Taos County Highpoint Trip Report
Wheeler Peak (13,161 ft)
Date: September 2, 2005
Author: Martin Gonzales
I had a friend from Lubbock joined me for the climb. He is a school teacher
and, as a way to motivate his students, he decided to do the climb with me.
We got to Taos on Saturday and spent the evening at a local motel and it just so
happened that some other hikers were staying there also. We got an early start
and were at the trail head at 7:00 am. We took it easy and made numerous stops
to take pictures and shoot some video of the beautiful scenery. There were
about 30 people on the mountain on Sunday. By the time we cleared the tree line,
the clouds started to break up and we got some sunshine but the
temperatures were still kind of cool.
Around 1:00 pm we started to meet a few people who were on the way down, who had
all ready reached the summit. Most had camped and few had gotten a very early
start on the trail. Since we weren't out to break any speed records, by 2:00 pm
were just hitting 12,000 feet and we stopped for a lunch break before getting on
with the last stretch of the climb! By the time we got to Walter, we caught up
with some of the folks who had passed us on the trail earlier. I really do not
like false summits! After a short break to chat with the folks coming down from
the Wheeler summit, we decided to get moving since some rather ominous clouds
were moving in. It was exactly 3:00 pm when I plopped myself down to sign the
register. We had the summit to ourselves for about fifteen minutes before a
group of four college-age guys came dragging up to the summit. They had come up
the Williams Lake route and were totally exhausted, not to mention totally
unprepared for the cold (tee shirts and shorts) and the coming rain. We chatted
for a few minutes and they quickly signed the registry and we left the summit
As we cleared Walter, a light rain started to fall but I was more worried about
the thunder in the distance! We made good time but, as we got to 11,000 feet,
some pretty heavy sleet started to fall but at least sleet doesn't make you too wet.

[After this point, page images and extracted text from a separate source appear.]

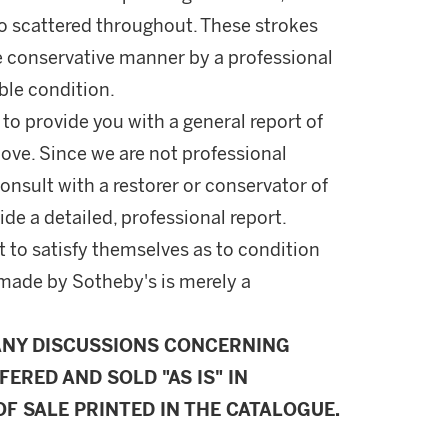
lso scattered throughout. These strokes
 conservative manner by a professional
able condition.
 to provide you with a general report of
ove. Since we are not professional
onsult with a restorer or conservator of
ide a detailed, professional report.
 to satisfy themselves as to condition
made by Sotheby's is merely a
ANY DISCUSSIONS CONCERNING
FERED AND SOLD "AS IS" IN
F SALE PRINTED IN THE CATALOGUE.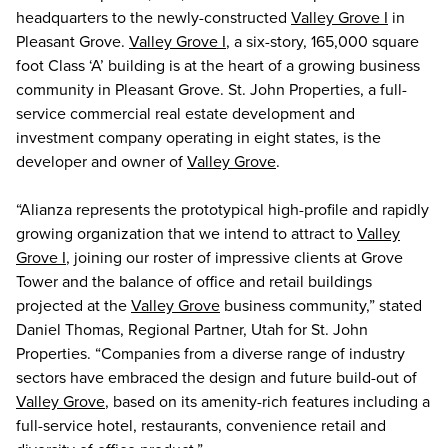
headquarters to the newly-constructed
Valley Grove I
in
Pleasant Grove.
Valley Grove I
, a six-story, 165,000 square
foot Class ‘A’ building is at the heart of a growing business
community in Pleasant Grove. St. John Properties, a full-
service commercial real estate development and
investment company operating in eight states, is the
developer and owner of
Valley Grove
.
“Alianza represents the prototypical high-profile and rapidly
growing organization that we intend to attract to
Valley
Grove I
, joining our roster of impressive clients at Grove
Tower and the balance of office and retail buildings
projected at the
Valley Grove
business community,” stated
Daniel Thomas, Regional Partner, Utah for St. John
Properties. “Companies from a diverse range of industry
sectors have embraced the design and future build-out of
Valley Grove
, based on its amenity-rich features including a
full-service hotel, restaurants, convenience retail and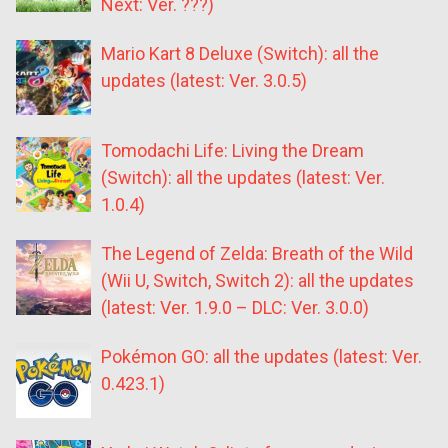
Next: Ver. ???)
Mario Kart 8 Deluxe (Switch): all the
updates (latest: Ver. 3.0.5)
Tomodachi Life: Living the Dream
(Switch): all the updates (latest: Ver.
1.0.4)
The Legend of Zelda: Breath of the Wild
(Wii U, Switch, Switch 2): all the updates
(latest: Ver. 1.9.0 – DLC: Ver. 3.0.0)
Pokémon GO: all the updates (latest: Ver.
0.423.1)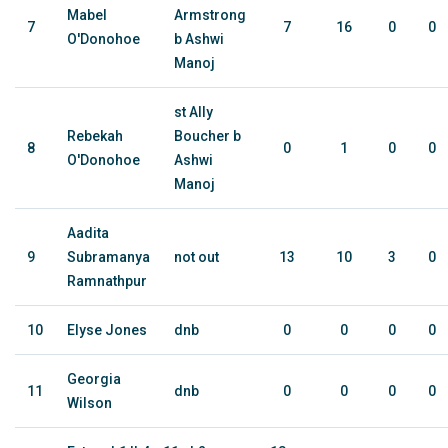
Mabel
Armstrong
7
7
16
0
0
O'Donohoe
b Ashwi
Manoj
st Ally
Rebekah
Boucher b
8
0
1
0
0
O'Donohoe
Ashwi
Manoj
Aadita
9
Subramanya
not out
13
10
3
0
Ramnathpur
10
Elyse Jones
dnb
0
0
0
0
Georgia
11
dnb
0
0
0
0
Wilson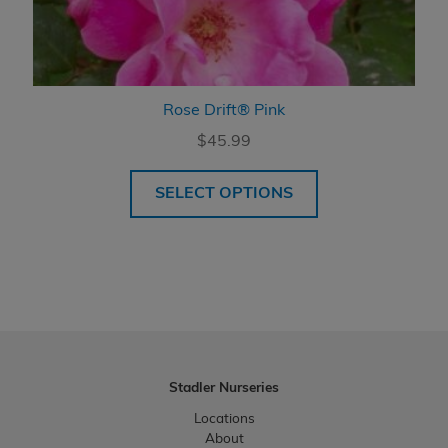
Rose Drift® Pink
$
45.99
SELECT OPTIONS
Stadler Nurseries
Locations
About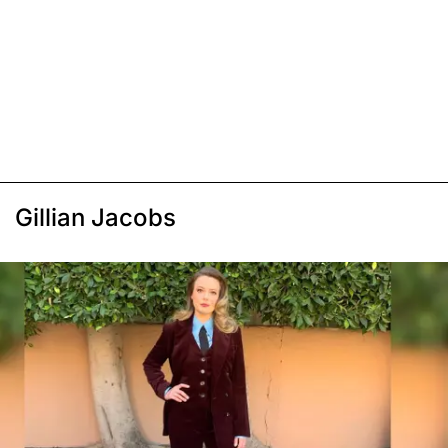
Gillian Jacobs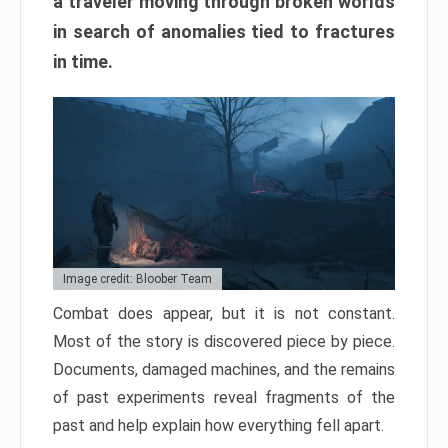
a traveler moving through broken worlds
in search of anomalies tied to fractures
in time.
Image credit: Bloober Team
Combat does appear, but it is not constant.
Most of the story is discovered piece by piece.
Documents, damaged machines, and the remains
of past experiments reveal fragments of the
past and help explain how everything fell apart.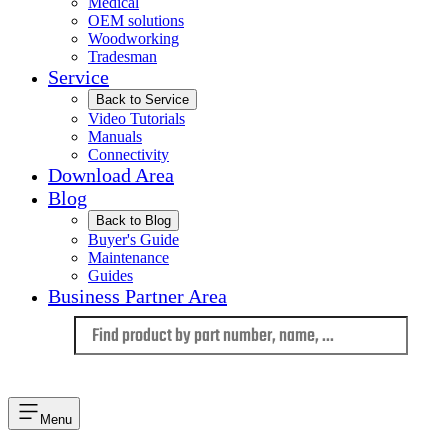
Medical
OEM solutions
Woodworking
Tradesman
Service
Back to Service
Video Tutorials
Manuals
Connectivity
Download Area
Blog
Back to Blog
Buyer's Guide
Maintenance
Guides
Business Partner Area
Language
Menu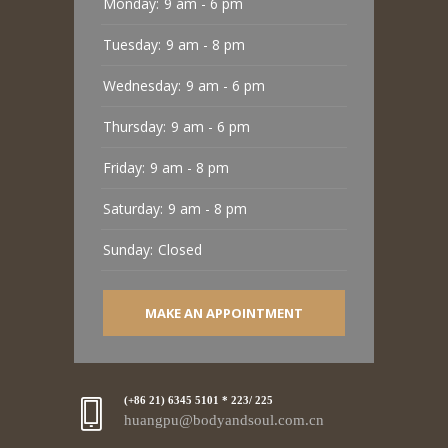
Monday:
9 am - 6 pm
Tuesday:
9 am - 8 pm
Wednesday:
9 am - 6 pm
Thursday:
9 am - 6 pm
Friday:
9 am - 8 pm
Saturday:
9 am - 8 pm
Sunday:
Closed
MAKE AN APPOINTMENT
(+86 21) 6345 5101 * 223/ 225
huangpu@bodyandsoul.com.cn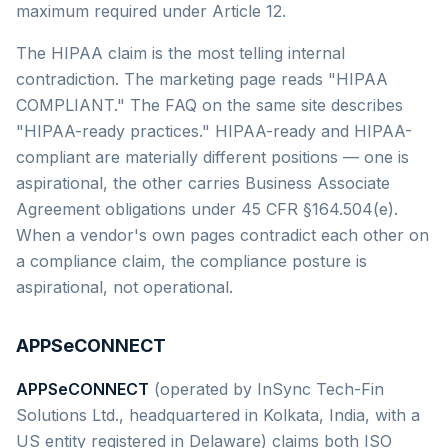
maximum required under Article 12.
The HIPAA claim is the most telling internal
contradiction. The marketing page reads "HIPAA
COMPLIANT." The FAQ on the same site describes
"HIPAA-ready practices." HIPAA-ready and HIPAA-
compliant are materially different positions — one is
aspirational, the other carries Business Associate
Agreement obligations under 45 CFR §164.504(e).
When a vendor's own pages contradict each other on
a compliance claim, the compliance posture is
aspirational, not operational.
APPSeCONNECT
APPSeCONNECT
(operated by InSync Tech-Fin
Solutions Ltd., headquartered in Kolkata, India, with a
US entity registered in Delaware) claims both ISO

I was still thankful for the wind/water proof shell I was wearing.
By 5:00 we caught up to some of the folks that we had seen on the trail earlier.
It was 7:30 when we got back tot he car at the parking lot, just as a pretty
heavy rain started to fall.
The round trip, with numerous stops to take pictures, rest, catch a breath or two,
shoot some video, etc, took us 12.5 hours. As I said, we weren't trying to
break any records and we enjoyed the beautiful scenery and stopping to chat with
other hiker/climbers. I think I did pretty good for a flatlander from the Gulf Coast.
The only after effects of the climb were some sore shins and an
aggravated in-grown toenail but I did not have any problems with the altitude,
not that I wasn't stopping every few minutes to catch my breath the last couple
of hundred feet.
Wheeler is a beautiful mountain and, as a geologist, I had a wonderful time.